I have been using VW devices again, for the past 3 weeks. In combination with the Kayfuns I have. After buying the second Kayfun it is quite nice to vape a tank on a regulated mod. There are always different flavours in either of them.

Now back to topic:

I bought the KSD Hana mini clone because I needed a portable device after having lost a mech mod, the Orochi. With a Kayfun. It must have slipped out of my pocket in a taxi.
Thinking about the necessary requirements....portability, decent battery life, less easy to slip out of pockets  I came across this little device. I liked the added 5W to the previously used SVD mod. Price was good enough for me to pull the trigger.
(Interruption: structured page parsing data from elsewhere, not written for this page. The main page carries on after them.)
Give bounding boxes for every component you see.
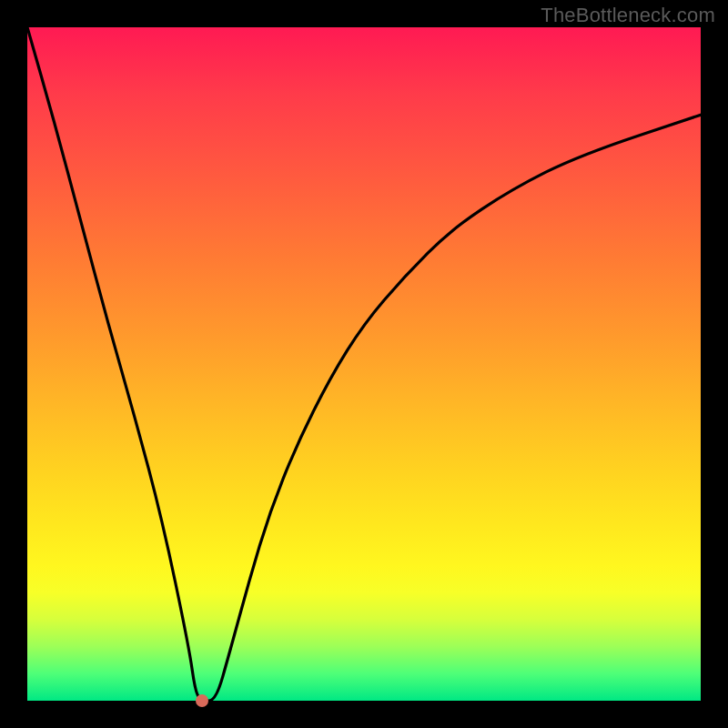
optimum-marker (196, 694, 208, 707)
bottleneck-curve (27, 27, 701, 701)
watermark-text: TheBottleneck.com (541, 4, 715, 27)
chart-frame: TheBottleneck.com (0, 0, 728, 728)
plot-area (27, 27, 701, 701)
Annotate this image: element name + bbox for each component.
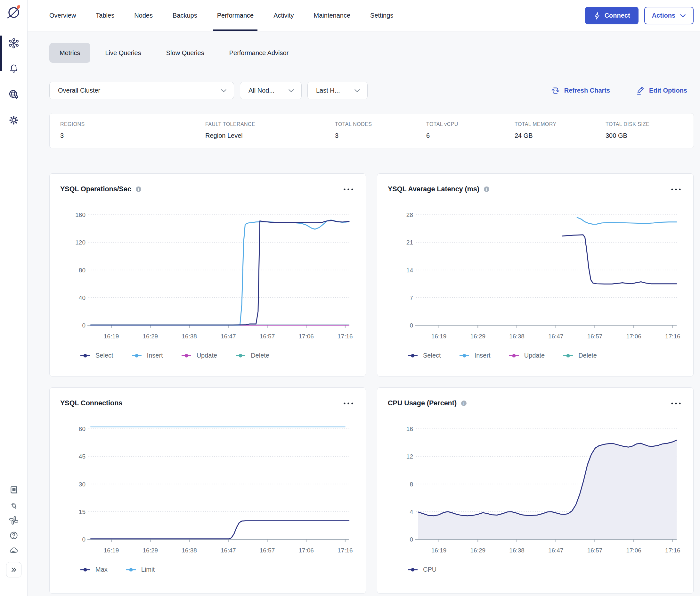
legend-swatch: [182, 354, 191, 357]
sidebar-divider: [7, 476, 21, 476]
sidebar: [0, 0, 28, 596]
stat-label: TOTAL NODES: [335, 121, 426, 127]
legend-item-delete[interactable]: Delete: [236, 352, 269, 359]
slack-icon[interactable]: [9, 516, 19, 525]
svg-text:60: 60: [79, 425, 85, 432]
stat-total-vcpu: TOTAL vCPU6: [426, 121, 515, 148]
legend-label: Insert: [147, 352, 163, 359]
svg-text:16:57: 16:57: [260, 333, 275, 340]
stat-fault-tolerance: FAULT TOLERANCERegion Level: [205, 121, 335, 148]
stat-value: 3: [335, 132, 426, 140]
stat-value: Region Level: [205, 132, 335, 140]
chart-title: YSQL Connections: [60, 399, 122, 407]
subtab-slow-queries[interactable]: Slow Queries: [156, 43, 214, 63]
help-question-icon[interactable]: [9, 531, 19, 540]
chart-title: CPU Usage (Percent): [388, 399, 457, 407]
chart-card-ysql-latency: YSQL Average Latency (ms) i 0714212816:1…: [377, 173, 694, 376]
cluster-stats-bar: REGIONS3FAULT TOLERANCERegion LevelTOTAL…: [49, 113, 694, 148]
chart-menu-button[interactable]: [342, 185, 355, 193]
settings-gear-icon[interactable]: [8, 115, 19, 126]
legend-item-max[interactable]: Max: [80, 566, 108, 573]
legend-item-update[interactable]: Update: [182, 352, 217, 359]
svg-text:16:38: 16:38: [509, 333, 524, 340]
expand-sidebar-button[interactable]: [6, 562, 22, 577]
nodes-select[interactable]: All Nod...: [240, 82, 302, 99]
svg-text:7: 7: [410, 295, 413, 301]
network-globe-gear-icon[interactable]: [8, 89, 19, 100]
legend-label: Select: [423, 352, 441, 359]
performance-subtabs: MetricsLive QueriesSlow QueriesPerforman…: [49, 43, 694, 63]
tab-activity[interactable]: Activity: [269, 0, 297, 31]
info-icon[interactable]: i: [135, 186, 142, 193]
stat-label: TOTAL vCPU: [426, 121, 515, 127]
legend-item-insert[interactable]: Insert: [460, 352, 491, 359]
legend-item-limit[interactable]: Limit: [126, 566, 155, 573]
clusters-icon[interactable]: [8, 38, 19, 49]
legend-swatch: [408, 568, 418, 572]
svg-text:0: 0: [82, 322, 85, 329]
svg-text:16:47: 16:47: [548, 333, 564, 340]
chart-menu-button[interactable]: [669, 185, 683, 193]
chart-menu-button[interactable]: [342, 400, 355, 407]
docs-book-icon[interactable]: [9, 486, 19, 495]
tab-overview[interactable]: Overview: [46, 0, 80, 31]
legend-label: Select: [96, 352, 113, 359]
cluster-scope-select[interactable]: Overall Cluster: [49, 82, 234, 99]
stat-value: 3: [60, 132, 205, 140]
subtab-live-queries[interactable]: Live Queries: [95, 43, 151, 63]
nav-tabs: OverviewTablesNodesBackupsPerformanceAct…: [46, 0, 397, 31]
alerts-bell-icon[interactable]: [8, 64, 19, 74]
svg-text:16:57: 16:57: [587, 547, 603, 554]
svg-text:16:19: 16:19: [104, 333, 119, 340]
connect-button[interactable]: Connect: [585, 7, 639, 24]
yugabyte-logo[interactable]: [5, 3, 22, 21]
chart-title: YSQL Average Latency (ms): [388, 185, 479, 193]
legend-item-insert[interactable]: Insert: [132, 352, 163, 359]
cluster-top-nav: OverviewTablesNodesBackupsPerformanceAct…: [28, 0, 700, 31]
subtab-metrics[interactable]: Metrics: [49, 43, 90, 63]
stat-value: 24 GB: [515, 132, 605, 140]
svg-text:16:47: 16:47: [548, 547, 564, 554]
svg-text:14: 14: [406, 267, 413, 274]
legend-swatch: [236, 354, 245, 357]
svg-text:16:38: 16:38: [509, 547, 524, 554]
info-icon[interactable]: i: [483, 186, 490, 193]
tab-performance[interactable]: Performance: [213, 0, 258, 31]
cloud-status-icon[interactable]: [9, 546, 19, 555]
legend-item-select[interactable]: Select: [408, 352, 441, 359]
edit-options-link[interactable]: Edit Options: [636, 86, 687, 95]
legend-item-select[interactable]: Select: [80, 352, 113, 359]
legend-label: Update: [524, 352, 545, 359]
time-range-select[interactable]: Last H...: [307, 82, 368, 99]
legend-swatch: [132, 354, 141, 357]
stat-label: REGIONS: [60, 121, 205, 127]
legend-item-cpu[interactable]: CPU: [408, 566, 437, 573]
actions-button[interactable]: Actions: [644, 7, 694, 24]
svg-text:i: i: [486, 187, 487, 192]
tab-settings[interactable]: Settings: [366, 0, 397, 31]
svg-text:40: 40: [79, 295, 85, 301]
tab-tables[interactable]: Tables: [92, 0, 118, 31]
tab-backups[interactable]: Backups: [169, 0, 201, 31]
refresh-charts-link[interactable]: Refresh Charts: [551, 86, 610, 95]
chart-card-ysql-connections: YSQL Connections 01530456016:1916:2916:3…: [49, 388, 366, 594]
chart-card-cpu-usage: CPU Usage (Percent) i 048121616:1916:291…: [377, 388, 694, 594]
chevron-down-icon: [221, 89, 227, 93]
svg-text:16: 16: [406, 425, 413, 432]
tab-nodes[interactable]: Nodes: [130, 0, 157, 31]
stat-value: 300 GB: [605, 132, 694, 140]
chart-legend: CPU: [377, 566, 693, 573]
integrations-plug-icon[interactable]: [9, 500, 19, 510]
chart-legend: SelectInsertUpdateDelete: [377, 352, 693, 359]
svg-text:30: 30: [79, 481, 85, 488]
legend-label: Delete: [251, 352, 269, 359]
svg-text:12: 12: [406, 453, 413, 460]
legend-item-delete[interactable]: Delete: [563, 352, 597, 359]
subtab-performance-advisor[interactable]: Performance Advisor: [219, 43, 299, 63]
info-icon[interactable]: i: [461, 400, 467, 407]
legend-item-update[interactable]: Update: [509, 352, 545, 359]
tab-maintenance[interactable]: Maintenance: [310, 0, 355, 31]
chart-card-ysql-operations: YSQL Operations/Sec i 0408012016016:1916…: [49, 173, 366, 376]
chart-menu-button[interactable]: [669, 400, 683, 407]
svg-text:16:57: 16:57: [260, 547, 275, 554]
Btw, KSD is the manufacturer of the Vamo devices. I never owned one, but this seems quite popular among vapers, one reads about Vamo's often in various forums.

Now I have been using it for about 1.5 weeks. Went to public World Cup viewing, took it to work or simply vaped it at home. And I am really convinced that this is great! It lasts during a work day, it hits decent...even in direct comparison, 15W on the Hana and 15W on the SVD. Clear winner is the Hana. Although I cannot explain it...there is more oomph on the Hana. As I type I am testing it.... changing a Kayfun, 1.4 Ohm setup after a couple of puffs.
Hmm, one possible reason for the added punch.... I removed the airflow adjustment screw from the Kayfun a week ago. Now the SVD has small holes in the beauty ring, and the Hana clone has grooves. This will allow more airflow, doubled up now through the normal airflow hole in the side as well as thru the bottom. However, that is just a theory...the upright airflow channel to the coil is still the same bottleneck.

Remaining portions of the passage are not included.